From what you read, were you able to spot the fraud? If not, read on.
The first thing that should raise the hair in the back of your neck is that the loan officer at Rock Financial placed Peter and Lisa into multiple loans with the promise he would refinance and consolidate them into one fixed rate loan. The problem here of course is that situations change and no one can ever guarantee that you can refinance at a later date in time. This tactic is known as “churning,” like stock and brokerage accounts. Sadly, some mortgage loan officers insure repeat business by placing people into loans that require refinancing or have larger or rising interest rates. When the time comes and the borrower doesn’t qualify, it’s not the loan officer left holding a note they cannot afford to make payments on. In Lisa and Peter’s case, the loan officer did refinance the loans. He did so three to four times in 24 months and made about $17,000 in refi commissions.
Next, in order to get loans approved, some loan officers jack up the borrowers assets to give the false impression that the borrower is more solvent than actually is the case. Other times, a good loan officer gone bad may increase the homeowner’s income to get them qualified. Most often though—and this was the case with Peter and Lisa—the loan officer uses a known appraiser and simply tells said appraiser what s/he needs the value to come in at in order to get the borrower qualified.

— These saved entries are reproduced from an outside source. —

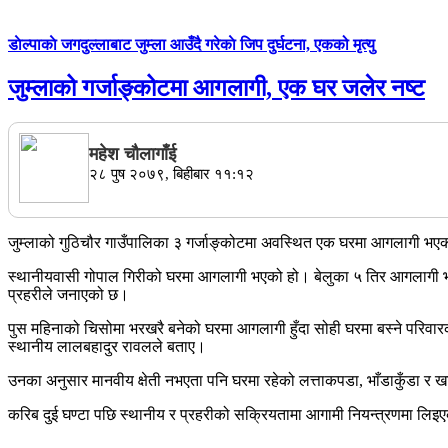
डाेल्पाकाे जगदुल्लाबाट जुम्ला आउँदै गरेकाे जिप दुर्घटना, एकको मृत्यु
जुम्लाको गर्जाङ्कोटमा आगलागी, एक घर जलेर नष्ट
महेश चाैलागाँई
२८ पुष २०७९, बिहीबार ११:१२
जुम्लाको गुठिचौर गाउँपालिका ३ गर्जाङ्कोटमा अवस्थित एक घरमा आगलागी भ
स्थानीयवासी गोपाल गिरीको घरमा आगलागी भएको हो। बेलुका ५ तिर आगलागी भ
प्रहरीले जनाएको छ।
पुस महिनाको चिसोमा भरखरै बनेको घरमा आगलागी हुँदा सोही घरमा बस्ने परिव
स्थानीय लालबहादुर रावलले बताए।
उनका अनुसार मानवीय क्षेती नभएता पनि घरमा रहेको लत्ताकपडा, भाँडाकुँडा र
करिब दुई घण्टा पछि स्थानीय र प्रहरीको सक्रियतामा आगामी नियन्त्रणमा लि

Notice too that Peter and Lisa were not required to present any cash at closing. While this is not a problem, per se, when homeowners don’t have to pay the refi costs out of pocket, it is much easier to churn the loans. Instead of coming out of pocket with the dollars, the loan officer uses the house’s equity to pay himself, and the homeowner simply sees it as another number on a settlement statement.
You may think trusting your loan officer is a good idea—as did Peter and Lisa—but at a core level, your loan officer is not your friend. Sure, legally, a loan officer has an obligation to uphold the law and operate within certain guidelines and commonly accepted practices, but not all loan officers—or anyone else who is party to a real estate transaction—operates with integrity. When a loan officer works in coordination with an appraiser—as was the case at Quicken’s Rock Financial—any benefit to you is temporary at best.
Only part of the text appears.